Hi! I'm Pablo Arias Sarah, a French/Colombian Postdoctoral researcher working at the University of Glasgow, in the School of Neuroscience and Psychology, and at Lund University, in the Cognitive Science lab, in Sweden. Lately, I've been trying to hack human social interaction mechanisms using real time voice/face transformations. To do this, we are developing a new videoconference experimental platform called DuckSoup, which will allow researchers to manipulate participants' voice and face in real time during social interactions.

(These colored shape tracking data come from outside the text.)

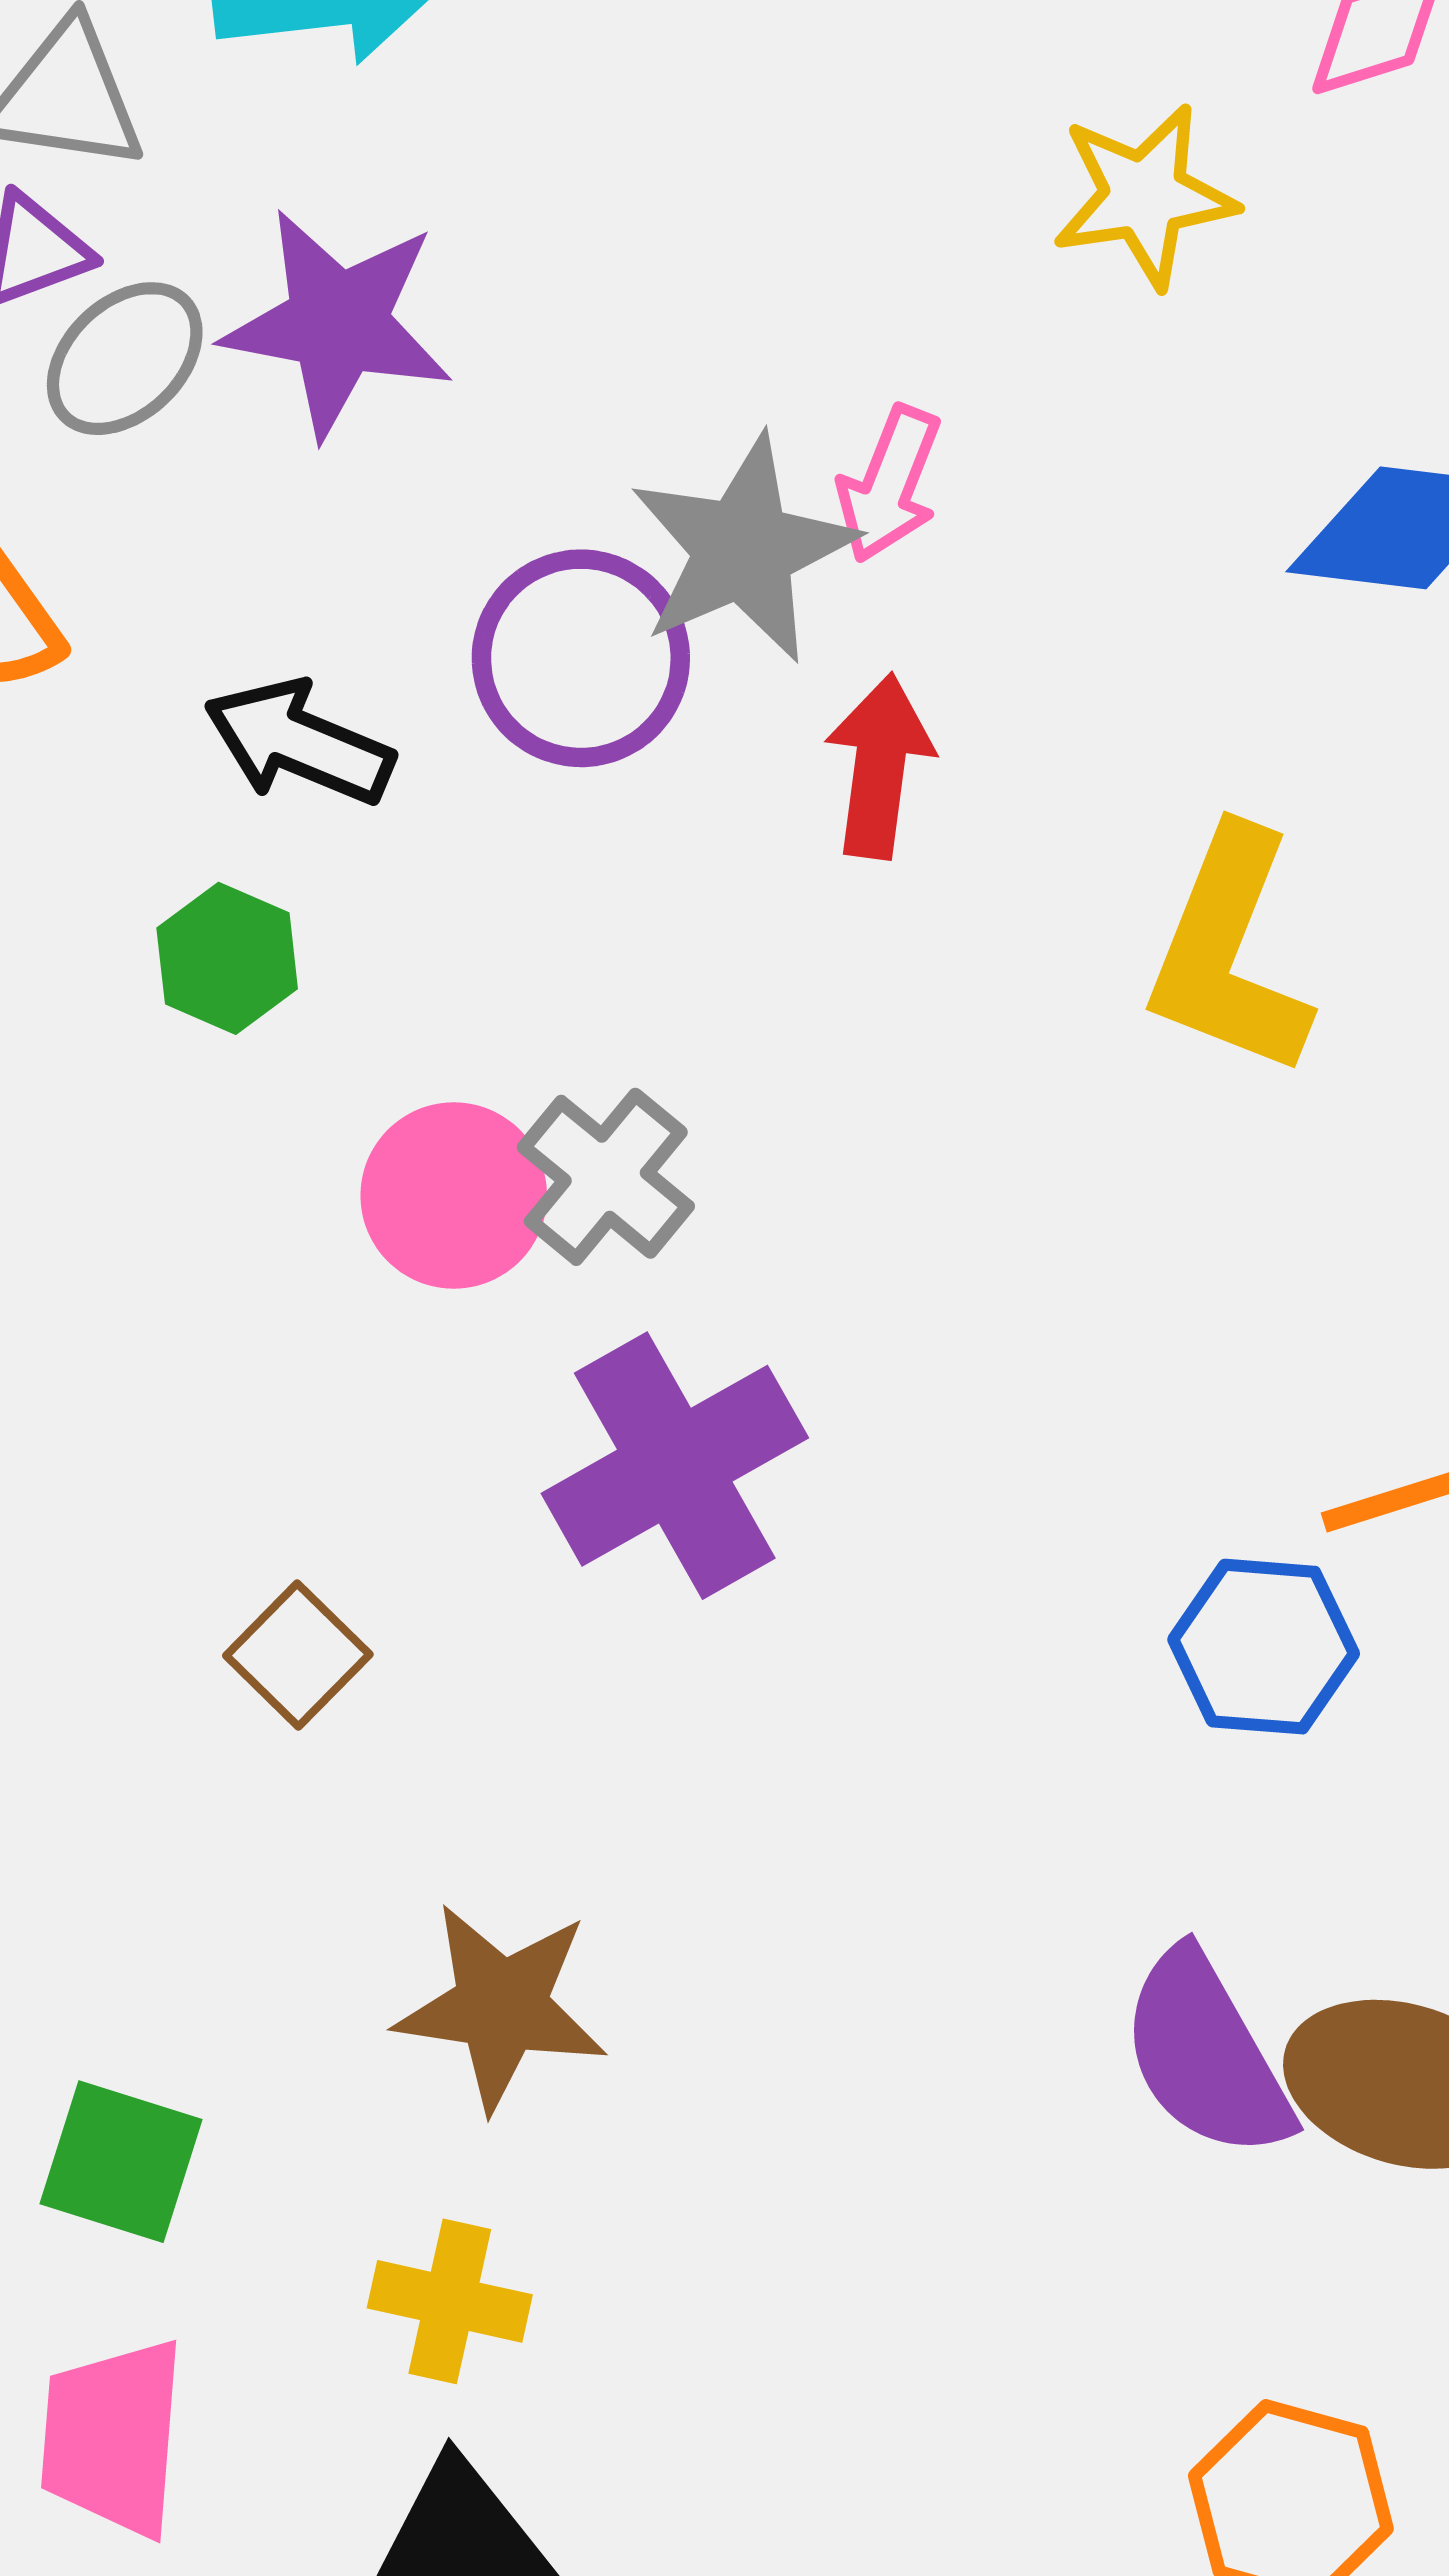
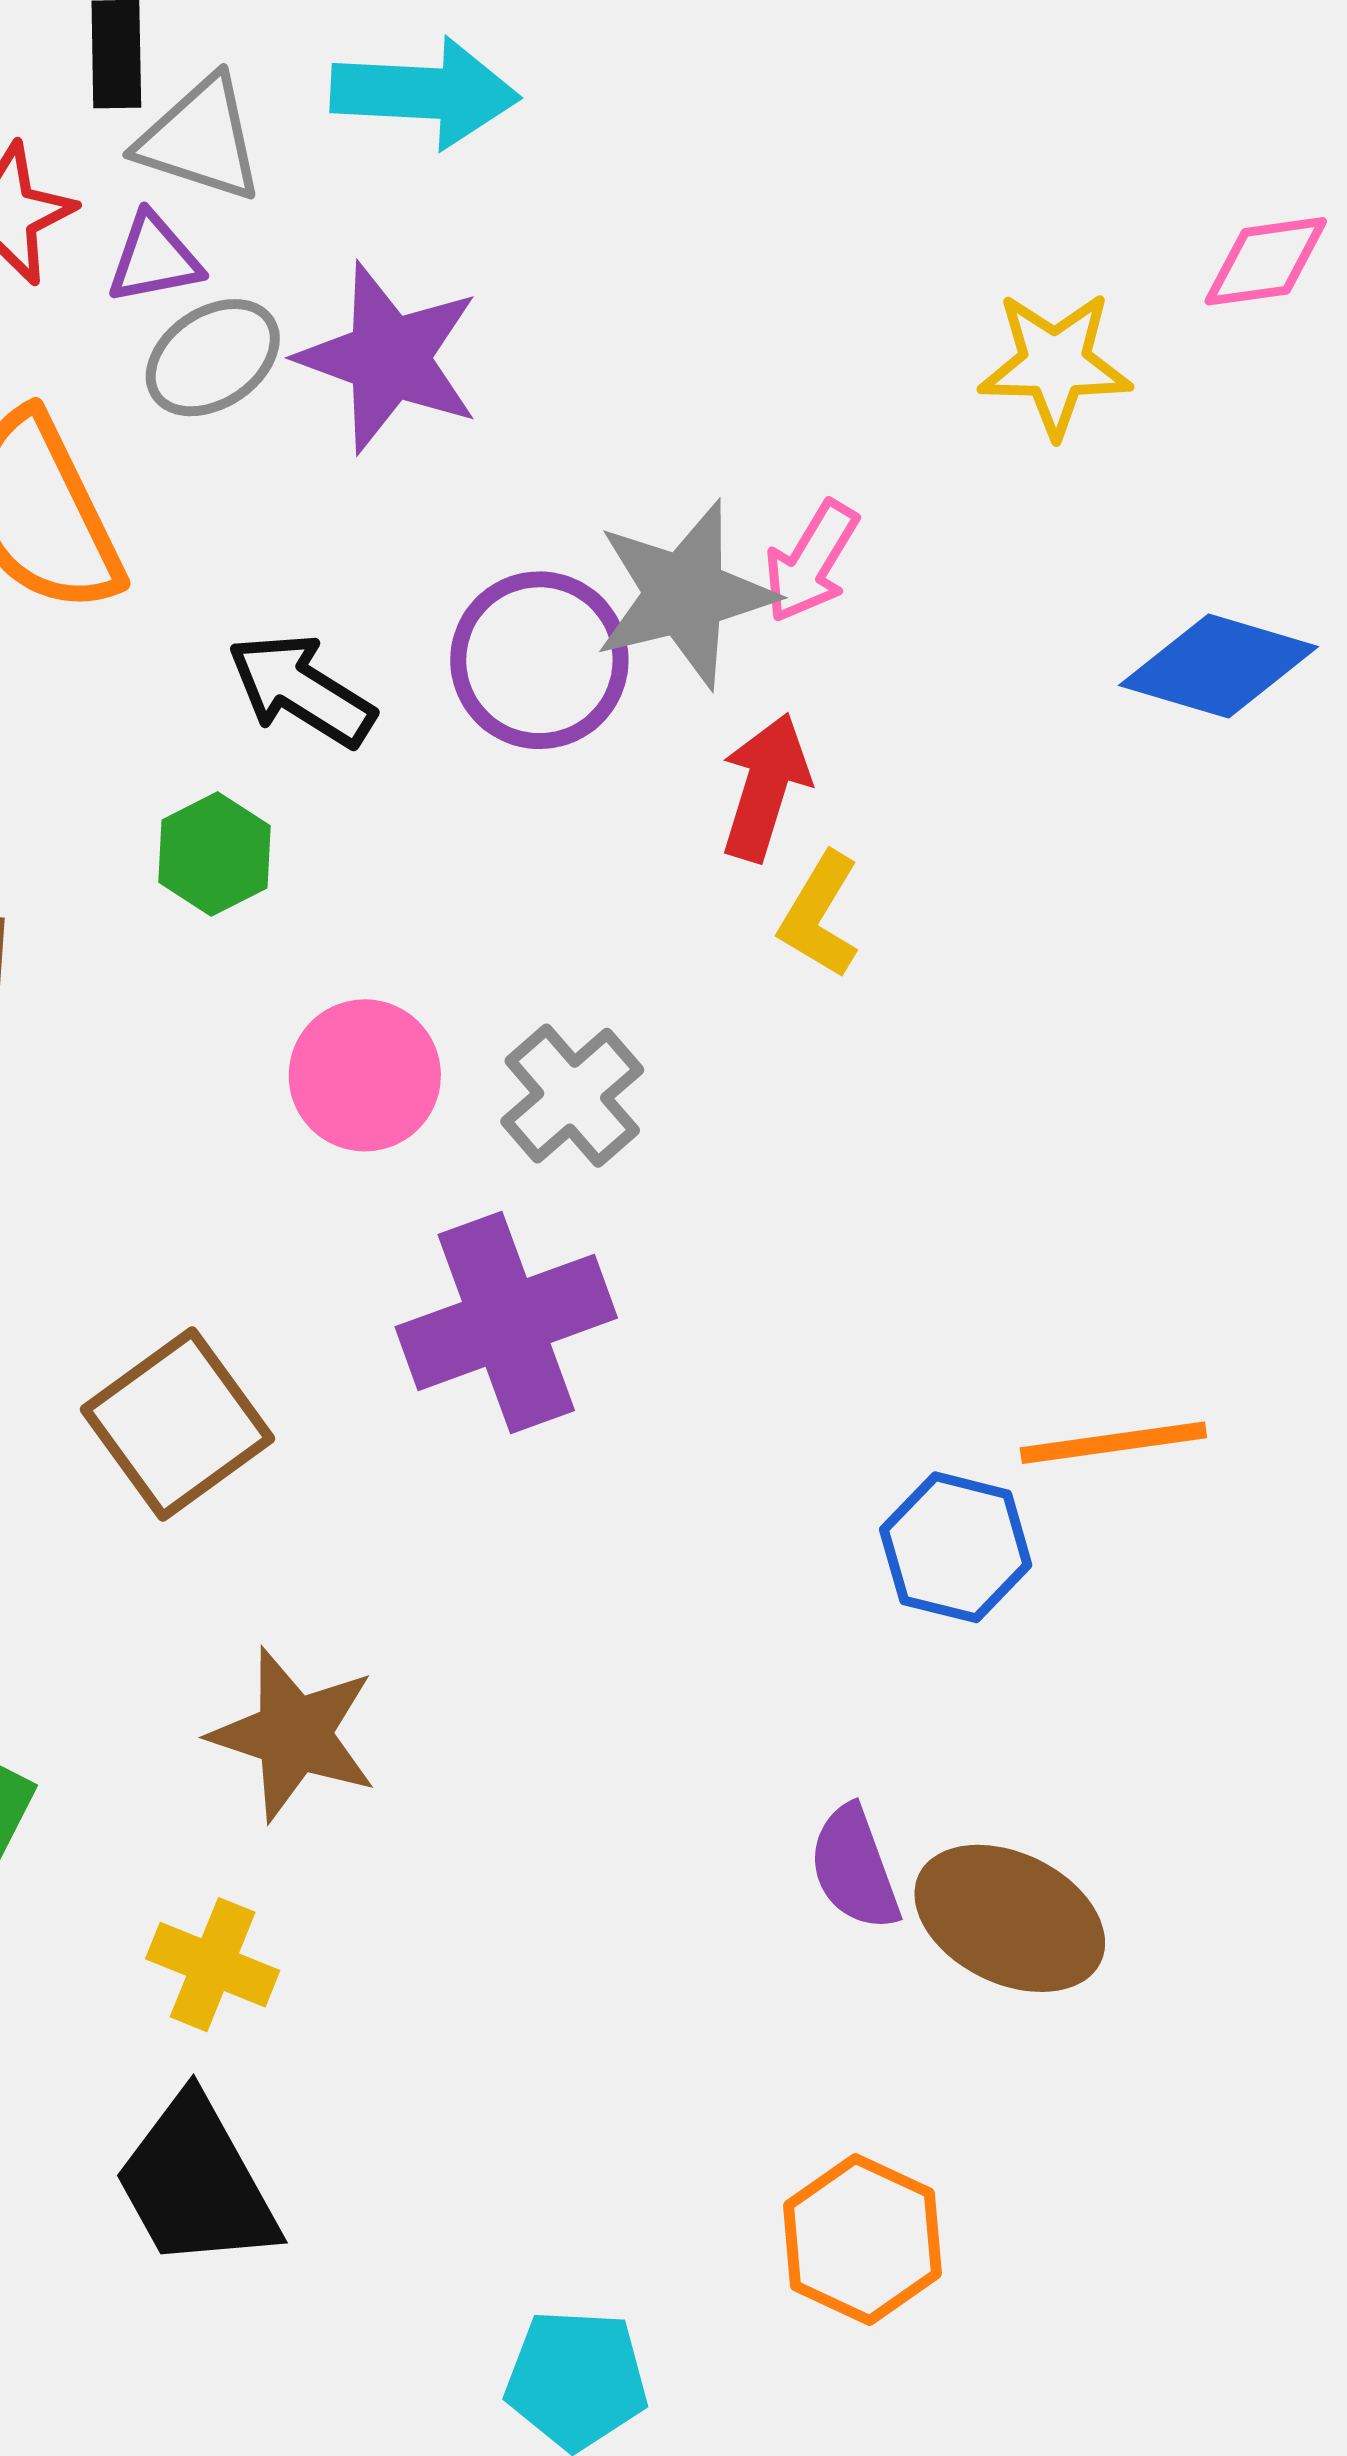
yellow L-shape: (1229, 953) -> (820, 915), moved, size x0.6
gray cross: (606, 1177) -> (572, 1096), moved
brown square: (298, 1655) -> (178, 1424), size x1.6
purple semicircle: (1206, 2055) -> (854, 1868), size x0.7

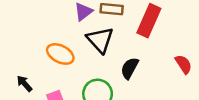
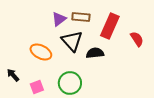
red semicircle: (184, 64) -> (137, 39), moved
black semicircle: (130, 68) -> (95, 53), moved, turned 54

I hold a a PhD in cognitive science from Sorbonne University, a Master of Engineering in digital technologies and multimedia from Polytech' Nantes, and a Master of Science in acoustics, signal processing and computer science applied to sound, from IRCAM. You can find a complete list of my publications here or follow me on twitter to keep up to date with my latest work.


Date Description
Upcoming in 2023 We will release our new experimental platform DuckSoup in 2023 🗓. DuckSoup is an opensource videoconference platform allowing researchers to manipulate participants' facial and vocal attributes in real time during social interactions. If you are interested in collecting large, synchronised & multicultural human social interaction data sets get in touch! 🧞‍♂️
November 2022 We won the VR grant application from the Swedish Research Council to develop our new platform DuckSoup!
October 2022 Moving to Scotland to start a new position as Marie Curie Fellow in Glasgow University in the School of Neuroscience and Psychology department with Philippe Schyns and Rachael Jack. Super psyched! 🤩
June 2022 I won a Marie Curie postdoctoral fellowship for my proposal SINA (Studying Social Interactions with Audiovisual Transformations). In collaboration with Rachael Jack, Philippe Schyns (Glasgow University) and Petter Johansson (Lund Unviersity)! 💣
June 2021 We won the Sorbonne Univeristy "Emergence" call with our REVOLT (Revealing human bias with real time vocal deep fakes) proposal, in collaboration with Nicolas Obin (SU) 💥.
Sept 2019 I'm starting a new postdoctoral position at Lund University Cognitive Science in Sweden to work with Petter Johannsson and Lars Hall in the Choice Blindeness lab! We aim to create unprecedented methodological tools to study human social interaction mechanisms.
Dec 2018 Defended my PhD thesis entitled The cognition of auditory smiles: a computational approach", which was evaluated by an inspring jury composed of Tecumseh Fitch (Univ. Viena), Rachael Jack (Univ. Glasgow), Catherine Pelachaud (Sorbonne University), Martine Gavaret> (Paris Descartes), Julie Grezes and Pascal Belin (Univ. Aix Marseille), Patrick Susini (IRCAM) and Jean-Julien Aucouturier (CNRS).


December, 2021

Facial mimicry in the congenitally blind

We have a new article out in Current Biology! We show that congenitally blind individuals facially imitate smiles heard in speech despite having never seen a facial expression. This demonstrates that the development of facial mimicry does not depend on visual learning and that imitation is not a mere visuo-motor process but a flexible mechanism deployed across sensory inputs. Check the full article here. Or check this twitter thread explaining the findings.

January, 2021

Beyond correlation: acoustic transformation methods for the experimental study of emotional voice and speech

We have a new article out in Emotion Review! In this article we present the methodological advantages of using stimulus manipulation techniques for the experimental study of emotions. We give several examples using such computational models to uncover cognitive mechanisms, and argue that such stimulus manipulation techniques can allow researchers to make causal inferences between stimulus features and participant's behavioral, physiological and neural responses.

April, 2018

Auditory smiles trigger unconscious facial imitation

We have a new article out in Current Biology 🥳 !! In this article we modeled the auditory consequences of smiles in speech and showed that such auditory smiles can trigger facial imitation in listeners even in the absence of visual cues. Interestingly, these reactions occur even when participants do not explicitly detect the smiles.

January, 2018

Uncovering mental representations of smiled speech using reverse correlation.

New article out in JASA-EL! We uncovered the spectral cues underlying the perceptual processing of smiles in speech using reverse correlation. The analyses revealed that listeners rely on robust spectral representations that specifically encode vowel’s formants. These findings demonstrate the causal role played by formants in the perception of smiles and present a novel method to estimate the spectral bases of high-level (e.g., emotional/social/paralinguistic) speech representations.